[What is expected] Using the records below, find every line that includes "boat" and copy it.

[Extracted material]
'''

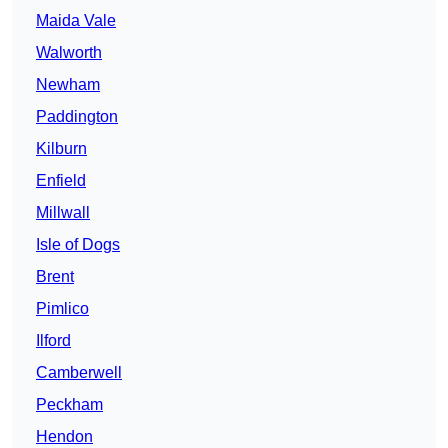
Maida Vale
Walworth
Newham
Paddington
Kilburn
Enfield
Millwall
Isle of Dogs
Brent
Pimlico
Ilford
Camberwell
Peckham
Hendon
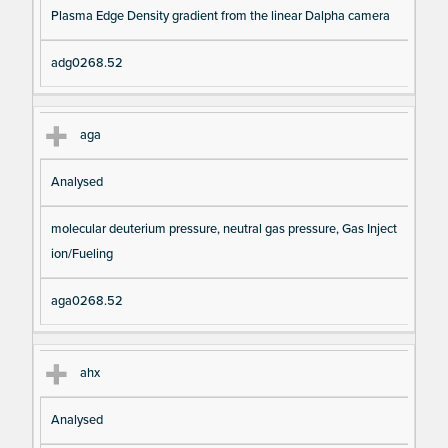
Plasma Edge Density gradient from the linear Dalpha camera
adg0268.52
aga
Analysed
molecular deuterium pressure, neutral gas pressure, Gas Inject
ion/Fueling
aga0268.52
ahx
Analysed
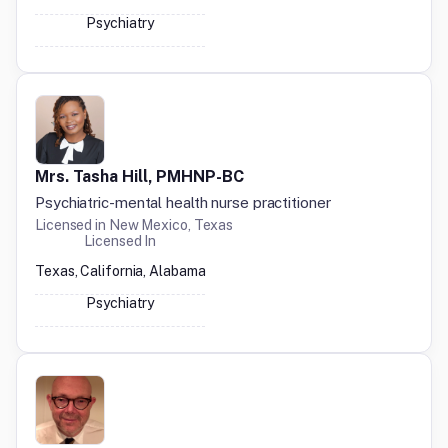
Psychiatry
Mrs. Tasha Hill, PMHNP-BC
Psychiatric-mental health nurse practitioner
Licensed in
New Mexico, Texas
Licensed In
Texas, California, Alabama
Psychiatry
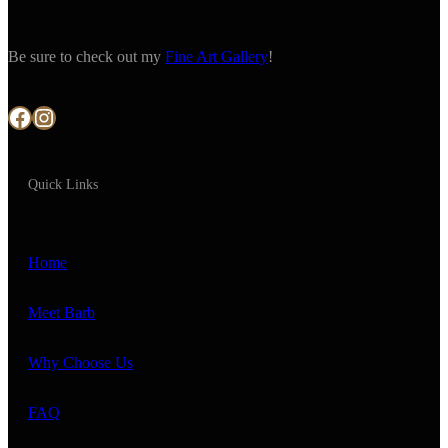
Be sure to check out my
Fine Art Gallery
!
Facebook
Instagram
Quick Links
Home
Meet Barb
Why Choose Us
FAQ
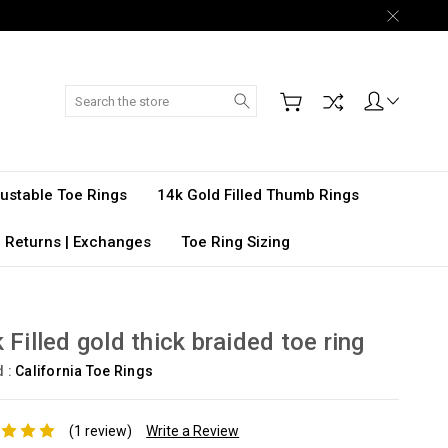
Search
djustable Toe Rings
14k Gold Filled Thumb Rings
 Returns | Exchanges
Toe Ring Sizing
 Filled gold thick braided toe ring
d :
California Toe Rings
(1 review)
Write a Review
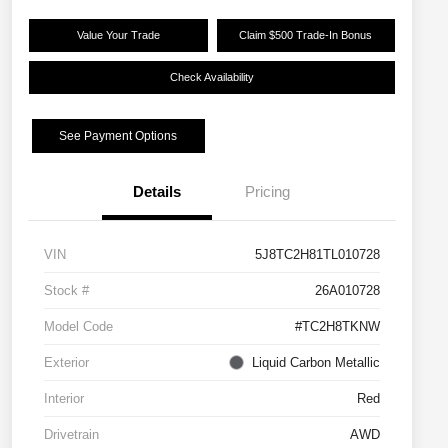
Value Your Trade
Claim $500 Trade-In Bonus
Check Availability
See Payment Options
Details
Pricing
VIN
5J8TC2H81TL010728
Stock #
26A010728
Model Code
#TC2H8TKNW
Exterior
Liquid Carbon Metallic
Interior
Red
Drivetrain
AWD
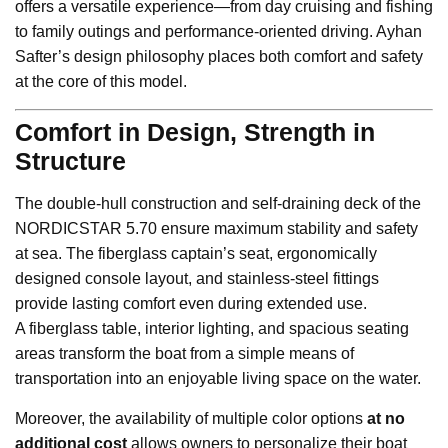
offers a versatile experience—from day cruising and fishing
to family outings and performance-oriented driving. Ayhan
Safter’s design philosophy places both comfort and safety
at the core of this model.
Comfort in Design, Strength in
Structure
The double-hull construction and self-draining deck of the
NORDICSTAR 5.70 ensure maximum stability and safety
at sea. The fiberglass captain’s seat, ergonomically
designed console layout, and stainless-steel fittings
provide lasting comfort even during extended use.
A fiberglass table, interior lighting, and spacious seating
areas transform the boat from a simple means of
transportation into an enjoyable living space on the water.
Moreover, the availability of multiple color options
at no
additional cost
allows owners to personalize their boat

'''

[Exercise answer]
areas transform the boat from a simple means of
allows owners to personalize their boat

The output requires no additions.